ChistaDATA is a data science and engineering company based in San Francisco Bay Area, that specializes in building data-driven solutions for Financial Services on ClickHouse. One of their recent projects involved building a real-time Anti Money Laundering (AML) system for the largest private bank in Europe using ClickHouse.
The bank had a massive amount of transactional data that needed to be analyzed in real-time to identify potential money laundering activities. The data included millions of transactions that needed to be processed every day, making it difficult to analyze the data in a timely and efficient manner. The bank needed a scalable and reliable solution that could process the data in real-time and provide insights to their compliance team to help them detect and prevent fraudulent activities.
ChistaDATA proposed a solution based on ClickHouse, a high-performance columnar database that is optimized for analytical workloads. ClickHouse was chosen because of its ability to handle large volumes of data, support for real-time analytics, and its ability to scale horizontally to accommodate growing data volumes.
The solution architecture involved the following components:
- Data ingestion: The bank’s transactional data was ingested into ClickHouse using Apache Kafka, a distributed streaming platform that can handle large volumes of data.
- Real-time processing: The data was processed in real-time using ClickHouse’s advanced query processing engine, which enabled the team to quickly detect and respond to potential money laundering activities.
- Machine learning: The solution also incorporated machine learning algorithms to help detect anomalous behavior and patterns in the data, enabling the team to identify suspicious transactions and take action.

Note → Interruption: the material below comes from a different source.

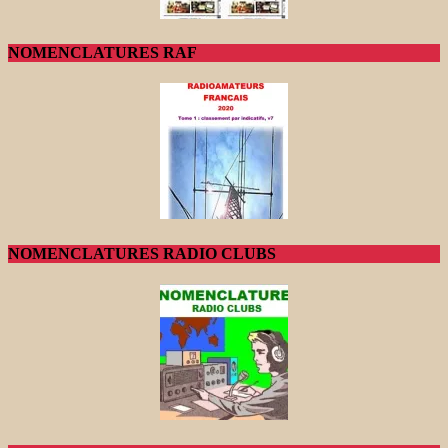
NOMENCLATURES RAF
NOMENCLATURES RADIO CLUBS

- Dashboarding: A custom dashboard was created to provide the bank’s compliance team with real-time insights into the data, allowing them to take action quickly and effectively.
The solution provided the bank with several benefits, including:
- Real-time detection: The solution enabled the bank to detect potential money laundering activities in real-time, which allowed them to take quick action to prevent fraudulent transactions.
- Increased efficiency: The solution reduced the time and effort required to analyze the data, allowing the compliance team to focus on more critical tasks.
- Improved accuracy: The machine learning algorithms used in the solution helped to identify patterns and anomalies in the data that may have been missed using traditional methods, improving the accuracy of the detection.
- Scalability: ClickHouse’s ability to scale horizontally allowed the solution to accommodate growing data volumes without compromising performance or reliability.
In conclusion, ChistaDATA’s use of ClickHouse to build a real-time Anti Money Laundering system for the largest private bank in Europe demonstrates the power and flexibility of ClickHouse for handling large-scale, high-performance analytical workloads. The solution provided the bank with real-time insights into their transactional data, enabling them to detect and prevent fraudulent activities, and improving their compliance with regulatory requirements.